Tecavüzler sıradan bir şey haline geldi

Toplama kamplarında tutulan Müslüman Doğu Türkistanlı kadınların, sistematik tecavüze uğradığını ifade eden İlyasoğlu, "Daha geçtiğimiz günlerde uluslararası medyaya bomba gibi bir haber düştü. Yani Doğu Türkistan’da 5 sene polis görevi yapan Çinli polisin itirafına göre toplama kampına alınan insanların hiçbir suçu yok, rasgele toplanmaktadır ve her gün türlü işkenceler uygulanmakta, vücutları şişene kadar dövülmektedir, tecavüzler sıradan bir şey haline gelmiştir, işlemediği suçları kabul ettirmek için kadın erken demeden cinsel organlarına elektrik şoku uygulanmaktadır. Bunların içinde 14 yaşındaki çocuklar da bulunmaktadır." dedi.

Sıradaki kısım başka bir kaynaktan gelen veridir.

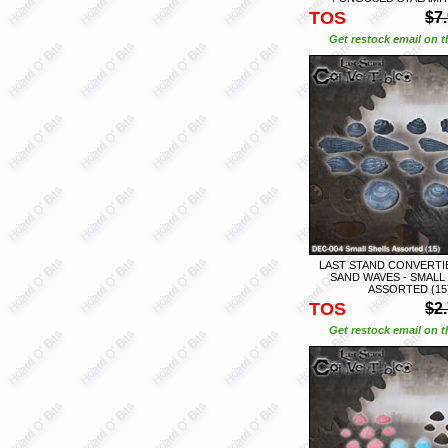
TOS
$7
Get restock email on th
LAST STAND CONVERTIB
SAND WAVES - SMALL
ASSORTED (15
TOS
$2
Get restock email on th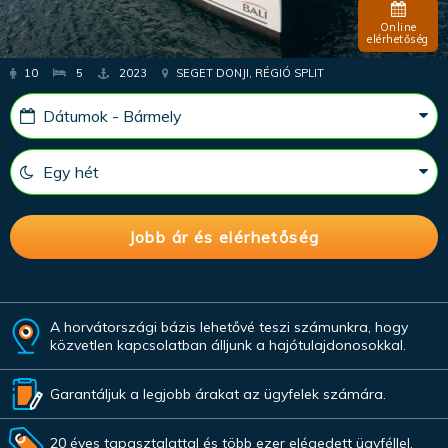
Online
elérhetőség
10
5
2023
SEGET DONJI, RÉGIÓ SPLIT
A horvátországi bázis lehetővé teszi számunkra, hogy
közvetlen kapcsolatban álljunk a hajótulajdonosokkal.
Garantáljuk a legjobb árakat az ügyfelek számára.
20 éves tapasztalattal és több ezer elégedett ügyféllel.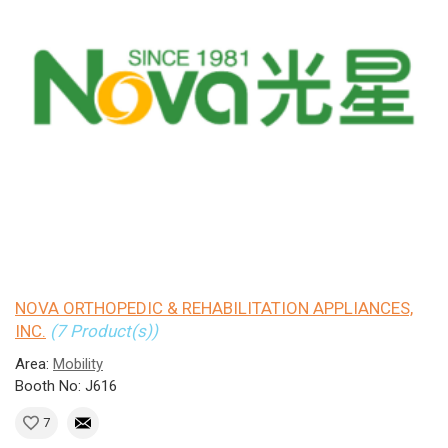
NOVA ORTHOPEDIC & REHABILITATION APPLIANCES,
INC.
(7 Product(s))
Area:
Mobility
Booth No: J616
7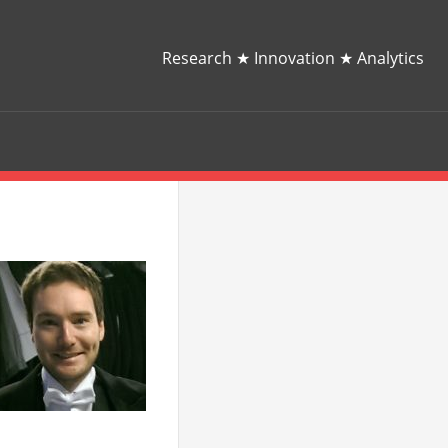
Research ★ Innovation ★ Analytics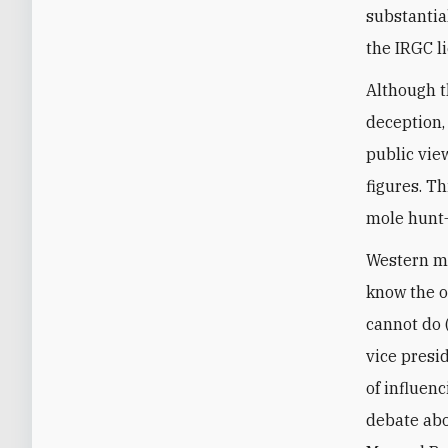
substantia
the IRGC li
Although t
deception
public vie
figures. T
mole hunt—a
Western me
know the o
cannot do 
vice presi
of influen
debate abo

Türk ve İslam alemi sessiz

İlyasoğlu, "Bütün bunlar yaşanırken ne yazık ki Türk ve İslam alemi sessiz. Soruyoruz, bu sessizliğinizin sebebi nedir?  Nazi toplama kamplarında yaşananlar o zamanlar hiç bir teknoloji olmamasına rağmen gizli kalmadı, 21. yüzyılda bunların gizli kalacağını mı zannediyorsunuz? Bütün bunlar karşımıza çıktığında gelecek nesillere, Allah’ın karşısına çıktığınızda verebilecek bir cevabımız var mı?" diye belirtti.